Décidément… Ah, à ma gauche, un garçon sort une barre de céréales : Lukas ? On a retrouvé Lukas ? Peuh, le gourmand en question manque de pétillant dans l’oeil… Et une seule barre de céréales semble suffire à calmer sa faim : rien à voir avec notre Gargantua… On grogne dans les rangs ? Kévin ? Non, l’imitation manque de charisme : on ne retrouve ni le sourire (le calme après la tempête) ni la vivacité d’esprit de l’original Kévin. On ronfle : Alexandre ? Non, pas assez grand… On s’impatiente : Manon ? Une nouvelle Manon ? On fait tomber un objet et on se cogne en le ramassant : Jofrey ? On toque à la porte avec une heure de retard (sur la séance de deux heures) : Oussama ? On se lève et quitte mon cours en pleine lecture d’une oeuvre magistrale, capitale pour le brevet : Moustoifaïni ? Assani ? Qui osera faire cela cette année ? Personne, si je sors le grand jeu : sourcil froncé et air revêche. Il faut me ré-entraîner : l’été (le quoi ?) a chassé les habitudes de l’enseignante… Les petits nouveaux risquent de trembler dans leurs vêtements tout neufs de rentrée : cela ne durera pas, on le sait, profitons-en pour les observer encore un peu…
A la place de Manatea, un autre blond aux yeux vert-bleus, on ne sait jamais, selon la météo : peu éveillé, la réplique parfaite de ce cher Mana : voyons de quoi ce petit nouveau est fait… La bavarde du premier rang, c’est décidé, ce sera la nouvelle Anissa : pourvu qu’elle ait autant de répondant, d’énergie… Cette place vide : la nouvelle Wahiba ? Pourvu qu’elle ait son joli sourire… Et là, devant, ce brouhaha, cette agitation, un élève qui ne tient pas en place ? C’est du Alex copie-conforme, ça promet… Il va falloir jouer du froncement de sourcil dès les premiers cours. Sans quoi, il se pourrait que cela dure jusqu’en juin à ce rythme-là : et vas-y que je me retourne, que je chuchote à droite à gauche, que j’oublie mon cahier, mon crayon, mes devoirs…
En voici un qui ne fait pas un bruit mais qui observe : le nouveau François, sans doute : gageons qu’il tirera des commentaires en fin de séance.. . Pourvu qu’il ait l’orthographe aussi sûre : c’est une copie plus facile à corriger !
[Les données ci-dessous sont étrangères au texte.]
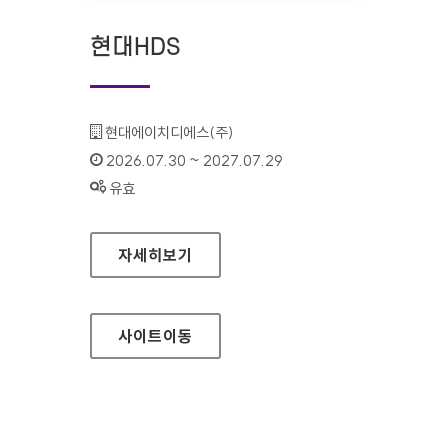
현대HDS
기관명 :
현대에이치디에스(주)
인증기간 :
2026.07.30 ~ 2027.07.29
상태 :
유효
현대HDS
자세히보기
사이트
이동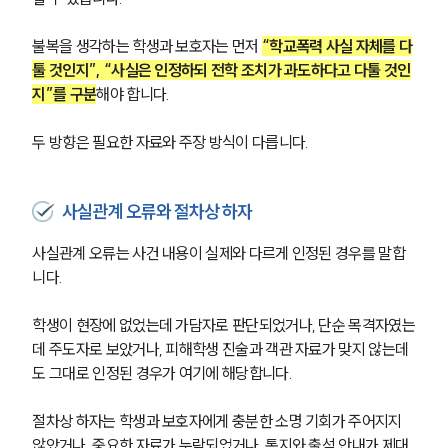
불복을 생각하는 학생과 보호자는 먼저 
“학교폭력 사실 자체를 다
툴 것인지”, “사실은 인정하되 전학 조치가 과도하다고 다툴 것인
지”를 구분
해야 합니다. 
두 방향은 필요한 자료와 주장 방식이 다릅니다.
사실관계 오류와 절차상 하자
사실관계 오류는 사건 내용이 실제와 다르게 인정된 경우를 말합
니다. 
학생이 현장에 없었는데 가담자로 판단되었거나, 단순 목격자였는
데 주도자로 보았거나, 피해학생 진술과 객관 자료가 맞지 않는데
팀소개
도 그대로 인정된 경우가 여기에 해당합니다.
팀소개
대륜의 강점
절차상 하자는 학생과 보호자에게 충분한 소명 기회가 주어지지 
오시는 길
않았거나, 중요한 자료가 누락되었거나, 통지와 출석 안내가 제대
Un petit (un grand) malin a inscrit, tout en haut de mon tableau : “efface-moi si tu peux” : Moustoifaïni est-il de retour?
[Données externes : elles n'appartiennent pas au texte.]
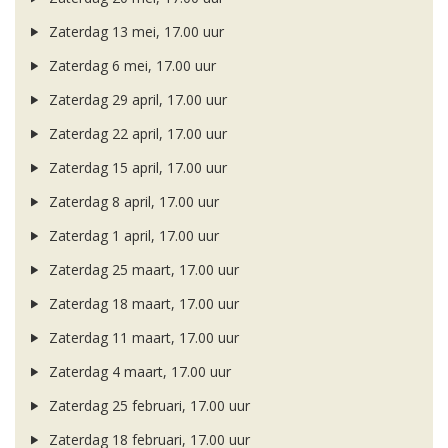
Zaterdag 13 mei, 17.00 uur
Zaterdag 6 mei, 17.00 uur
Zaterdag 29 april, 17.00 uur
Zaterdag 22 april, 17.00 uur
Zaterdag 15 april, 17.00 uur
Zaterdag 8 april, 17.00 uur
Zaterdag 1 april, 17.00 uur
Zaterdag 25 maart, 17.00 uur
Zaterdag 18 maart, 17.00 uur
Zaterdag 11 maart, 17.00 uur
Zaterdag 4 maart, 17.00 uur
Zaterdag 25 februari, 17.00 uur
Zaterdag 18 februari, 17.00 uur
Chaque rentrée est une sorte de recommencement : chaque veille de rentrée est un déchirement. Drôle de métier. Disons au-revoir à la cohorte 2010-2011, avec qui nous aurons vécu une année pour le meilleur (souvent !) et pour le pire (parfois…). Chers zélèves, voguez vers un avenir qu’on vous souhaite doux et heureux. Nous saurons puiser en la relève le meilleur, comme chaque année. Il faut juste le temps de s’habituer les uns aux autres. Et si la relève n’est pas la copie identique de la classe qui nous quitte, c’est égal : à chaque classe sa personnalité.